Donald Trump y Xi Jinping en una reunión oficial.  

Donald Trump y Xi Jinping en una reunión oficial.   / Reuters

El pacto comercial entre Estados Unidos y China desactiva en parte la carrera abierta por Donald Trump para un rearme arancelario que penaliza las importaciones en ambos países, perjudica a los consumidores e impugna la viabilidad de la economía global. Al quedar sin efecto el gravamen del 15% –se queda en el 7,5%– que hoy debía entrar en vigor sobre la importación de productos chinos por un valor total de 120.000 millones de dólares a cambio de que China aumente las importaciones en el sector agrícola estadounidense, se abre una tregua que relaja la tensión en los mercados y permite a la Casa Blanca, a menos de 11 meses de las presidenciales, ofrecer resultados tangibles a los electores de los estados agrícolas, un caladero de votos republicanos necesarios para la reelección, un segmento social que hasta la fecha se mantiene fiel a la figura de Trump.

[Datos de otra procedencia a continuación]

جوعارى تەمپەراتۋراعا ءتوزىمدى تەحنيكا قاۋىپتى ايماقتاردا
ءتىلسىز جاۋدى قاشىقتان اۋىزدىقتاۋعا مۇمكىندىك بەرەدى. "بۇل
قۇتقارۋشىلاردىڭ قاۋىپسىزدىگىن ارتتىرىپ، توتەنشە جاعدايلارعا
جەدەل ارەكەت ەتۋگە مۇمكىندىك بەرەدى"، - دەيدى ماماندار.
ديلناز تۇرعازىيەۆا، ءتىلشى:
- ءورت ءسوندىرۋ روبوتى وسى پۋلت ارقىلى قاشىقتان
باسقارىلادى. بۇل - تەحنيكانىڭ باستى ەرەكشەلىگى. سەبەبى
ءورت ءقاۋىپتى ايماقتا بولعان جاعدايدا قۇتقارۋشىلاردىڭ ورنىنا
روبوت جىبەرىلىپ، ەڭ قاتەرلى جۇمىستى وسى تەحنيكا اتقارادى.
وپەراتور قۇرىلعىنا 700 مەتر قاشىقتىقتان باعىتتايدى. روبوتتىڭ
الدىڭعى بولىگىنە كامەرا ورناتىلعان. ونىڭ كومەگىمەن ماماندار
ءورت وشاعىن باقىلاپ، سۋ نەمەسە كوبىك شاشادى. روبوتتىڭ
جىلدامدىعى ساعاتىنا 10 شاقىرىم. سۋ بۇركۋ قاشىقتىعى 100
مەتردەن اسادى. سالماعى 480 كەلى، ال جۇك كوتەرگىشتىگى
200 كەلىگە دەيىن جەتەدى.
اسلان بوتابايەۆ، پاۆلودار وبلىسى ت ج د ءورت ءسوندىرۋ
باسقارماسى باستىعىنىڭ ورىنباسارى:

Hay en el acuerdo zonas de sombra relacionadas con la voluntad de Estados Unidos de mantener la mayoría de los aranceles y con la cuantía real de la importación por China de productos como la soja. El hecho de que el entusiasmo inicial de Wall Street se moderara el jueves conforme avanzaba el día es una señal inequívoca de que los costes del proteccionismo siguen amenazando el comercial mundial y los negocios de las grandes compañías. Tanto las instituciones internacionales como los grandes actores económicos saben que la próxima ronda de negociaciones puede ser más determinante y compleja de la que ahora ha alumbrado el acuerdo, porque Estados Unidos insiste en su propósito de mantener un gravamen arancelario del 25% sobre productos chinos por valor de 250.000 millones de dólares y China no cede en su empeño de castigar las importaciones de su gran competidor con contundencia parecida.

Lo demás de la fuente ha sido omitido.